Sunday, February 27, 2011

BelleWood Acres

Apples, Apple Cider, Apple Pie, Apple Syrup.... why didn't I go to this place when we celebrated Ross' 25th birthday Applefest style?

 This is Ross on his 25th Birthday - we played Apples to Apples while eating applesauce, apple fritter, apple chicken sausage pasta, and dipping apples in caramel. 

Anyway, to the Apple Orchard! 

BelleWood Acres is located on the Guide halfway between Bellingham and Lynden.

Here's a description from their website: "The first trees at BelleWood Acres were planted in the spring of 1996. The designing and planting were very much a family effort. We, John and Dorie Belisle, with family help, designed and planted the orchard.  Our goal is to grow the best apples in Whatcom County. We invite you to come out and see the farm. You will learn how we grow our fruit, pack it, store it and juice it! We also have pears, pumpkins, decorative gourds and corns, and much more. Fall is bountiful at BelleWood Acres."

Umm.... John is pretty much hilarious to listen to. But I can't repeat anything he said here... it would make you blush. 

It was after 6p.m. when we ventured out into the orchard - and of course it is winter so there isn't much to see. You'll probably notice that the trees look a bit strange and twisted. Well, they are pruned and twisted like this to keep the nutrients concentrated to lower branches, and they keep only the thicker branches. After all, a tree that is growing branches isn't growing apples, right?

Something that absolutely fascinates me about apples is that they are all grafted, or cloned. Apples reproduce sexually, meaning that offspring is a mixture of genes and the apple is completely different from the parent apples. Sometimes that's great and you find a sweet juicy variety, sometimes it means you get a small green turd. The red delicious, for instance, can be bought worldwide, yet all came from one tree.

If you want to learn more about the fascinating history of apples I would recommend reading The Botany of Desire by Michael Pollan, or watching the PBS film based on the book, or check out this website.

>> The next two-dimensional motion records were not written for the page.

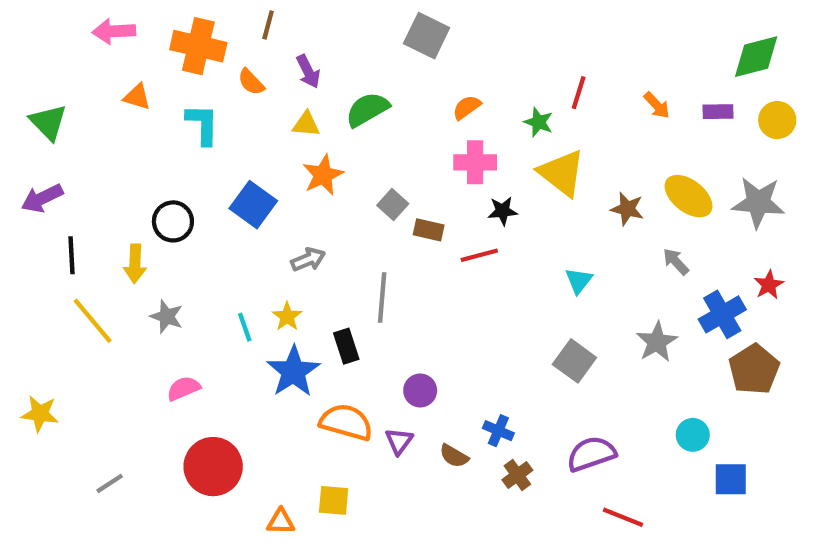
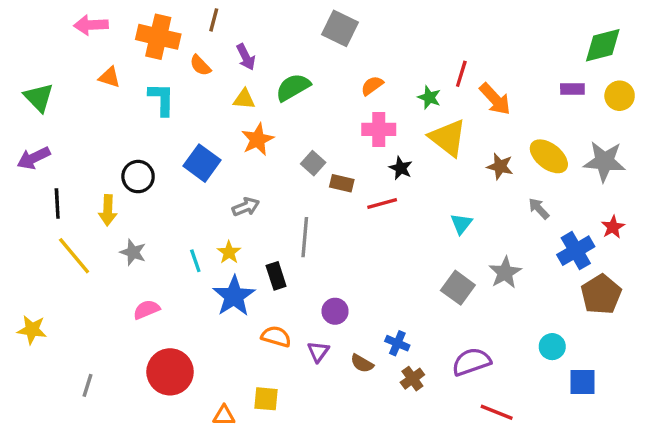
orange arrow: (657, 105) -> (495, 99), moved, size x1.5
black star: (503, 211) -> (401, 168), turned 30
gray star: (657, 342) -> (505, 273), moved
orange semicircle: (346, 422) -> (276, 336), size x0.7
gray line: (110, 483) -> (88, 385), turned -40

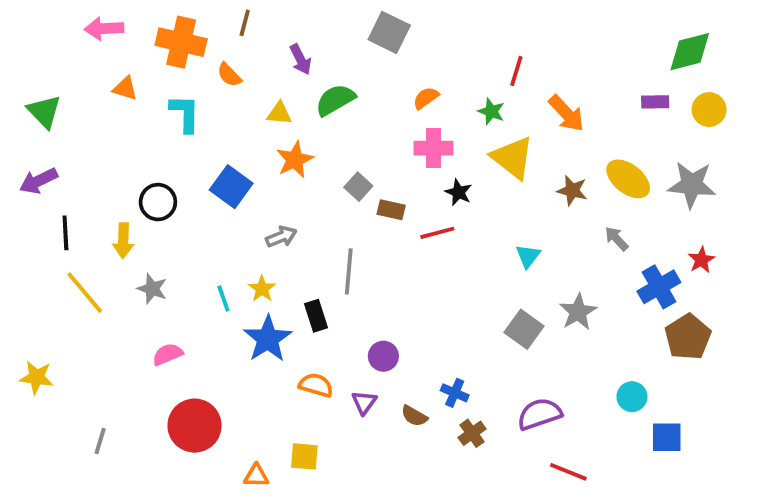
purple arrow: (246, 57) -> (301, 59), moved
red line: (461, 74) -> (516, 71), moved

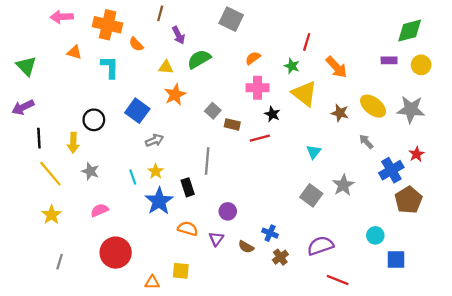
brown line: (245, 23) -> (160, 13), moved
gray arrow: (281, 237) -> (154, 140), moved
yellow star: (37, 377) -> (51, 215), moved, turned 30

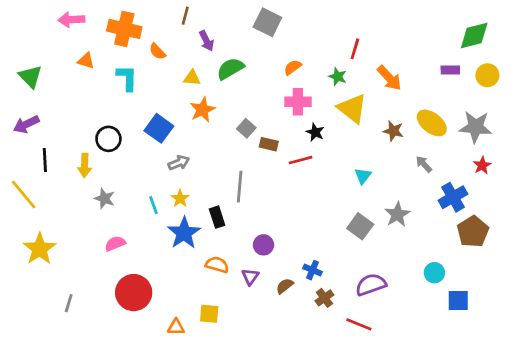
red star: (417, 154) -> (482, 165), moved
yellow line: (50, 174) -> (24, 195), moved
yellow star: (51, 215) -> (40, 249), moved, size x1.4
brown semicircle: (246, 247) -> (285, 286), turned 112
red line: (338, 280) -> (359, 324), moved

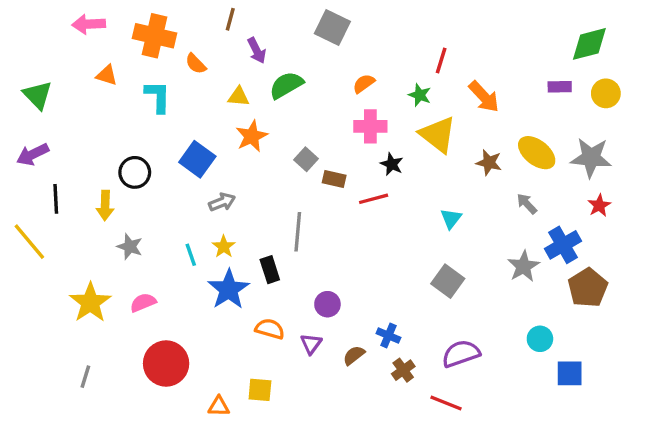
gray star: (397, 214) -> (523, 266), moved
yellow star: (40, 249) -> (90, 303), moved

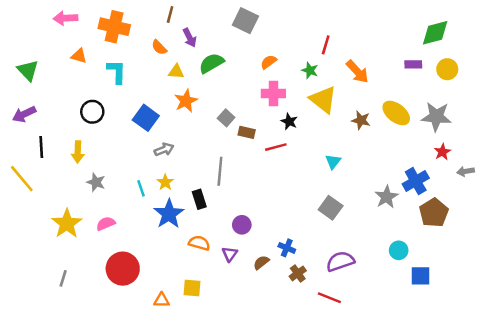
orange semicircle: (196, 64) -> (159, 47), moved
black circle: (135, 172) -> (92, 112), moved
gray arrow: (527, 204) -> (465, 171), moved, turned -56

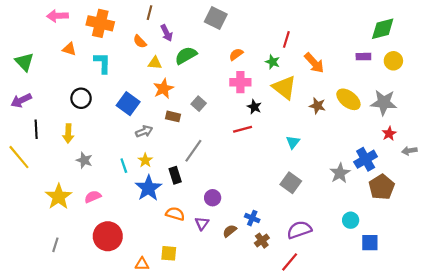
brown rectangle: (247, 132) -> (173, 116), moved
gray line: (220, 171) -> (193, 151), turned 30
red line: (329, 298) -> (290, 262), turned -72

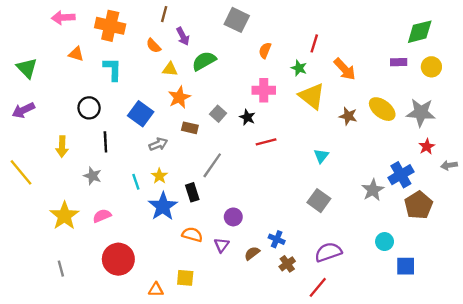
orange semicircle: (236, 54) -> (265, 50), moved, turned -32
black star: (254, 107) -> (247, 117), moved
black line: (36, 129) -> (105, 142), moved
yellow arrow: (68, 134) -> (62, 147), moved
gray line: (55, 245) -> (61, 269), turned -32

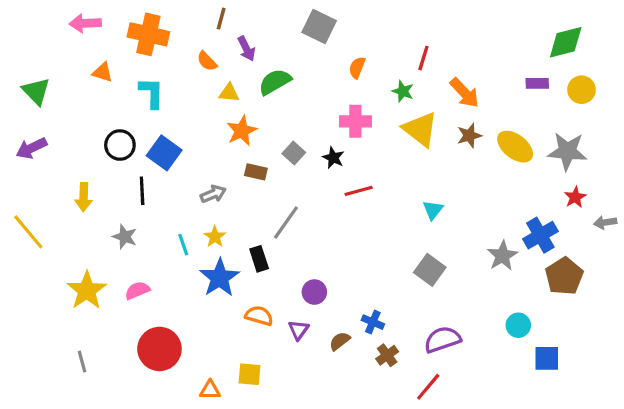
blue square: (141, 114) -> (164, 153), moved
brown star: (348, 116) -> (469, 136), moved, turned -30

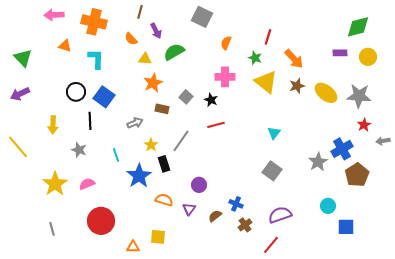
red line: (359, 191) -> (216, 125), moved
yellow star: (215, 237) -> (151, 145), moved

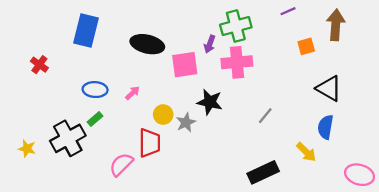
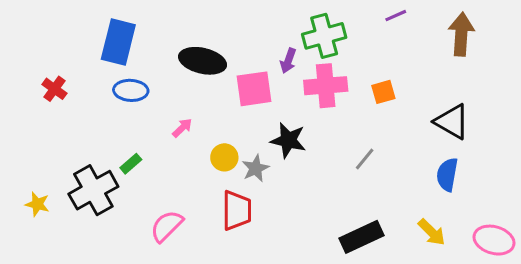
orange square: (306, 46) -> (383, 92), moved
blue ellipse: (95, 90) -> (131, 90), moved
red trapezoid: (150, 143) -> (237, 210), moved
yellow arrow: (306, 152) -> (432, 232), moved

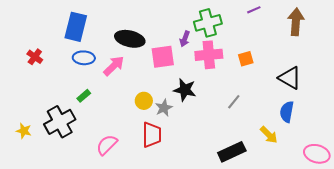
pink arrow: (182, 128) -> (114, 66), moved, size x1.6
green rectangle: (131, 164) -> (84, 96), moved
yellow arrow: (432, 232) -> (269, 135), moved

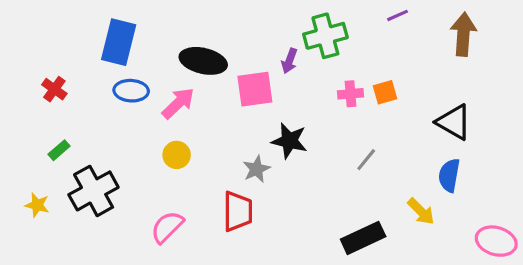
pink cross: (209, 55) -> (350, 94), moved, size x0.6
green rectangle: (84, 96) -> (59, 150), moved
yellow circle: (144, 101) -> (177, 155), moved

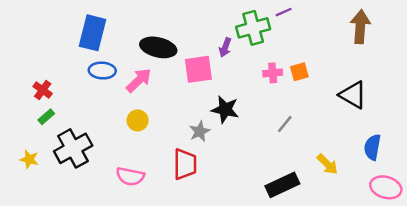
purple line: (398, 15) -> (284, 12), moved
red cross: (54, 89) -> (43, 90), moved
blue semicircle: (449, 175) -> (372, 147), moved
pink semicircle: (167, 227) -> (130, 176), turned -124

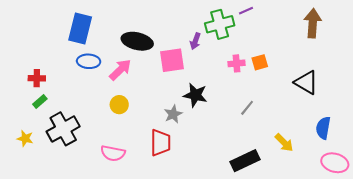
red cross: (43, 90) -> (37, 78), turned -35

It's a fascinating story, and tells the tale of Johnny Appleseed you may not be familiar with.

This is me and John in their industrial kitchen where they bake pies (I totally want to be the person that bakes pies!), dehydrate apple rings, and press their apple cider.

From September 1st until December 31st the farm is open; you can walk through the orchards, buy an apple pie, and celebrate the harvest. 

Some of their delicious offerings that you can buy at the Coop or Haggen

Ross and I have bought their apple cider before and absolutely loved it. Oh, and their honey roasted peanut butter is to die for. The samples and hot apple cider ended the field trip on a warm and satisfying note.